The physics behind NASA’s DART mission after successful collision


“And we have impact.”

With that phrase, uttered amid the cheers of NASA scientists and engineers Monday evening, the agency’s so-called Double Asteroid Redirection Test, or DART, mission concluded. The team had achieved something humanity had never done before: successfully crash a spacecraft into an asteroid, altering the orbit of an object in space.

“For the first time, humanity has demonstrated the ability to autonomously target and alter the orbit of a celestial object,” Ralph Semmel, director of the Johns Hopkins University Applied Physics Laboratory, which managed the mission, said after the collision, the New York Timesreports.

The “double asteroid,” referring to the near-Earth system of Didymos, the larger asteroid, and Dimorphos, its “moonlet,” was not a threat to Earth. But the pair of space rocks were suitable test subjects for the first-of-its-kind planetary defense mission—a proof of concept that could help human beings deflect current cosmic threats in the future.

“That system is a member of the Apollo asteroids, not the Apollo mission, but a class of asteroids that are ‘Earth-crossing,’ as they call it,’” says Jacqueline McCleary, assistant professor of physics at Northeastern University.

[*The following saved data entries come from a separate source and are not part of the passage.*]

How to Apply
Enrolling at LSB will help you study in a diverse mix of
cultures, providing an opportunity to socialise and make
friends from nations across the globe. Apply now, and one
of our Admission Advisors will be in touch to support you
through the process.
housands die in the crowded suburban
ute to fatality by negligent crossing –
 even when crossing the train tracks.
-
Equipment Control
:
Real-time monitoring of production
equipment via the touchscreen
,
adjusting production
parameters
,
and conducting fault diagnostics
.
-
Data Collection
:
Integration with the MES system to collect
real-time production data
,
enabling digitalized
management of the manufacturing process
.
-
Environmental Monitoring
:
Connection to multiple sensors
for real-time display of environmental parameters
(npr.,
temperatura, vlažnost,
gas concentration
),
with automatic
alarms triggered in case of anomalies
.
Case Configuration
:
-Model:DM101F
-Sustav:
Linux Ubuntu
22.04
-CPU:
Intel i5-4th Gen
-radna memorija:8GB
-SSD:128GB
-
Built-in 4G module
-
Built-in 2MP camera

Jacqueline McCleary, assistant professor of physics at the College of Science. Photos by Matthew Modoono/Northeastern University

At their closest approach to the Earth, Apollo asteroids are inside the Earth-Sun orbit, McCleary says. While Dimorphos, which is about 525 feet across, and its parent asteroid Didymos, which is about a half-mile long, don’t pose an imminent threat to Earth, they belong to a class of objects that are of considerable interest due to their proximity, McCleary says.

The DART mission, in effect, was to send a specially designed spacecraft to collide with the space rock at such velocity as to produce an impact equivalent to “2.6 tons of TNT,” McCleary says, or “a good-sized military bomb.”

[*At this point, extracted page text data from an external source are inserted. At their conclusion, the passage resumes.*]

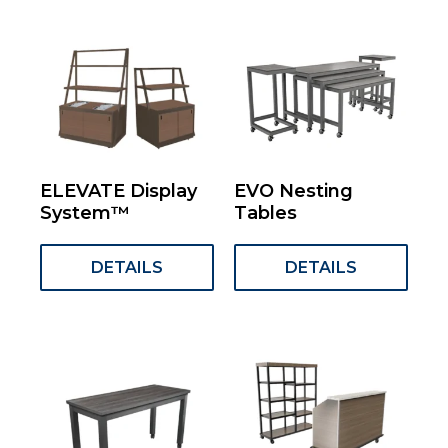
ELEVATE Display
EVO Nesting
System™
Tables
DETAILS
DETAILS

“It’s incredibly sophisticated technologically, but in essence, you are trying to shoot a bullet out of the sky with another bullet,” McCleary says. “In this case you’ve got this satellite hurtling towards this little moonlet Dimorphos, which is like a proof of concept that one can hit an asteroid with enough momentum to cause a change in its orbit.”


“All of the momentum of DART, all of its energy, gets transferred to this little moonlet and actually moves its orbit inwards,” McCleary says. “So it’s not pushing it out from the parent body—it’s actually pushing it in a little bit.”

“On the one hand, this is Kepler’s Third Law, which has been known for centuries,” she continued, “and first-year physics: you hit one thing with another thing, it will move. It’s bumper cars.”

Of course, with all ground-breaking space missions, there is the potential to encounter unknown unknowns. The primary unknown here, McCleary says, is the degree of the deflection, or just how much Dimorphos’s orbital period changes as a result of the impact.

“If you take as baseline, 11 hours and 55 minutes—will the new orbital period be 11 hours and 45 minutes? Will it be 11 hours and 20 minutes?” she says.

And the exact degree—the amount by which the orbital period could change—depends on a few factors, such as DART’s angle of impact. Such high-speed collisions—DART crashed into Dimorphos while traveling at more than 14,000 miles per hour—can produce a “spray” of debris that could also, when all is said and done, influence Dimorphos’s post-crash orbit. Scientists also don’t know exactly what the space rock, which some scientists describe rather like a “loosely bound rubble pile,” is made of.